• _Task objective_: Return all entries precisely as they stand, without the images.

Dataset entries

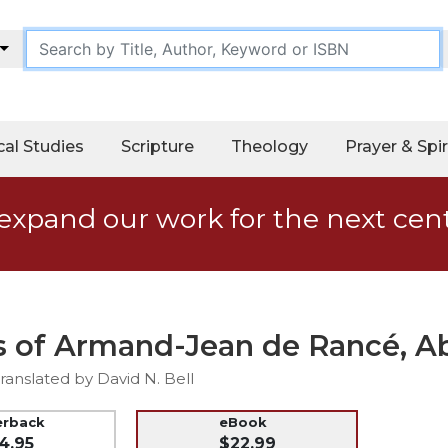
cal Studies
Scripture
Theology
Prayer & Spir
expand our work for the next cen
s of Armand-Jean de Rancé, Ab
anslated by David N. Bell
erback
eBook
4.95
$22.99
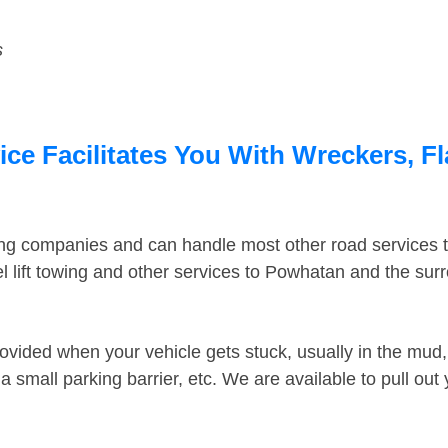
s
e Facilitates You With Wreckers, Fl
ing companies and can handle most other road services 
 lift towing and other services to Powhatan and the su
ovided when your vehicle gets stuck, usually in the mud, 
 small parking barrier, etc. We are available to pull out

• _Exercise solution_:
cal Studies
Scripture
Theology
Prayer & Spir
expand our work for the next cen
s of Armand-Jean de Rancé, Ab
anslated by David N. Bell
erback
eBook
4.95
$22.99
s
e Facilitates You With Wreckers, Fl
ing companies and can handle most other road services 
 lift towing and other services to Powhatan and the su
ovided when your vehicle gets stuck, usually in the mud, 
 small parking barrier, etc. We are available to pull out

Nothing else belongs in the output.